» What is needed: Starting at the first line of the data, print every line up to and including the one with "进入中国千家万户，增强", but no pictures.

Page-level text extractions
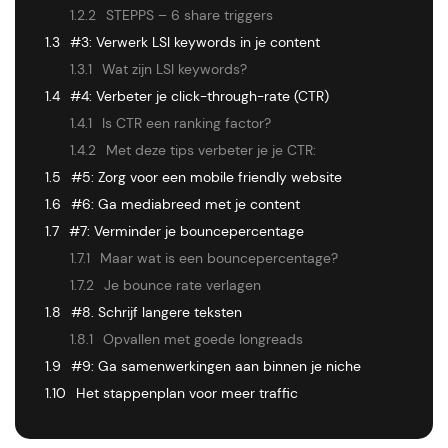
1.2.2
STEPPS – 6 share triggers
1.3
#3: Verwerk LSI keywords in je content
1.3.1
Wat zijn LSI keywords?
1.4
#4: Verbeter je click-through-rate (CTR)
1.4.1
Is CTR een ranking factor?
1.4.2
Met deze tips verbeter je je CTR:
1.5
#5: Zorg voor een mobile friendly website
1.6
#6: Ga mediabreed met je content
1.7
#7: Verminder je bouncepercentage
1.7.1
Maar wat is een bouncepercentage?
1.7.2
Je bounce rate verlagen
1.8
#8. Schrijf langere teksten
1.8.1
Opvallen met goede longreads
1.9
#9: Ga samenwerkingen aan binnen je niche
1.10
Het stappenplan voor meer traffic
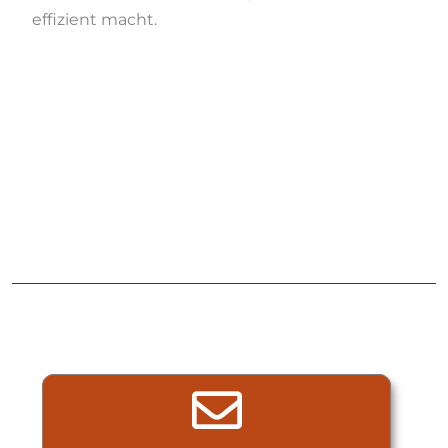
effizient macht.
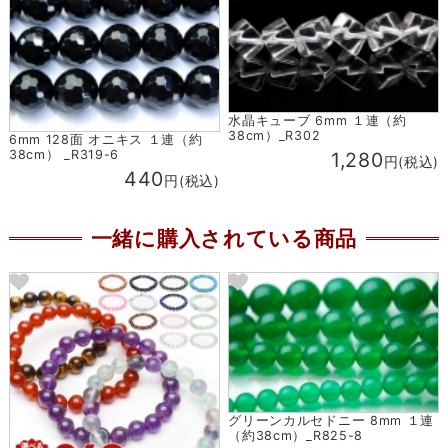
水晶キューブ 6mm １連（約
38cm）_R302
6mm 128面 オニキス １連（約
38cm） _R319-6
1,280
円(税込)
440
円(税込)
一緒に購入されている商品
グリーンカルセドニー 8mm １連
（約38cm）_R825-8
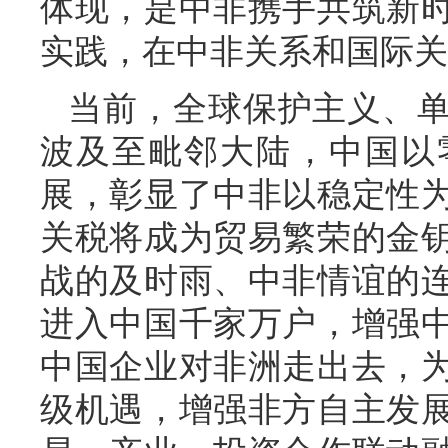
体现，是中非携手共筑新
实践，在中非关系和国际关
当前，全球保护主义、
波及至毗邻大陆，中国以
展，彰显了中非以稳定性
关税将成为贸易繁荣的金
战的及时雨、中非情谊的
进入中国千家万户，增强
中国企业对非洲走出去，
级机遇，增强非方自主发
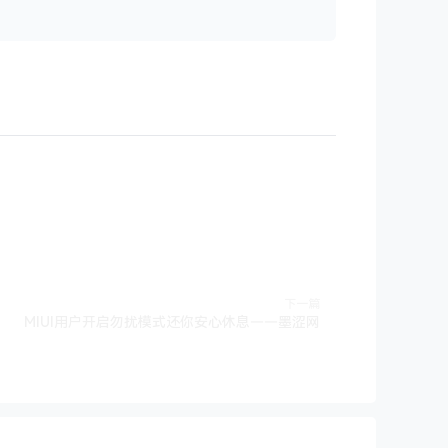
高
或
降
低
音
量。
下一篇
MIUI用户开启勿扰模式还你安心休息——墨涩网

» Task response:
1.2.2
STEPPS – 6 share triggers
1.3
#3: Verwerk LSI keywords in je content
1.3.1
Wat zijn LSI keywords?
1.4
#4: Verbeter je click-through-rate (CTR)
1.4.1
Is CTR een ranking factor?
1.4.2
Met deze tips verbeter je je CTR:
1.5
#5: Zorg voor een mobile friendly website
1.6
#6: Ga mediabreed met je content
1.7
#7: Verminder je bouncepercentage
1.7.1
Maar wat is een bouncepercentage?
1.7.2
Je bounce rate verlagen
1.8
#8. Schrijf langere teksten
1.8.1
Opvallen met goede longreads
1.9
#9: Ga samenwerkingen aan binnen je niche
1.10
Het stappenplan voor meer traffic
effizient macht.
水晶キューブ 6mm １連（約
38cm）_R302
6mm 128面 オニキス １連（約
38cm） _R319-6
1,280
円(税込)
440
円(税込)
一緒に購入されている商品
グリーンカルセドニー 8mm １連
（約38cm）_R825-8
体现，是中非携手共筑新
实践，在中非关系和国际关
当前，全球保护主义、
波及至毗邻大陆，中国以
展，彰显了中非以稳定性
关税将成为贸易繁荣的金
战的及时雨、中非情谊的
进入中国千家万户，增强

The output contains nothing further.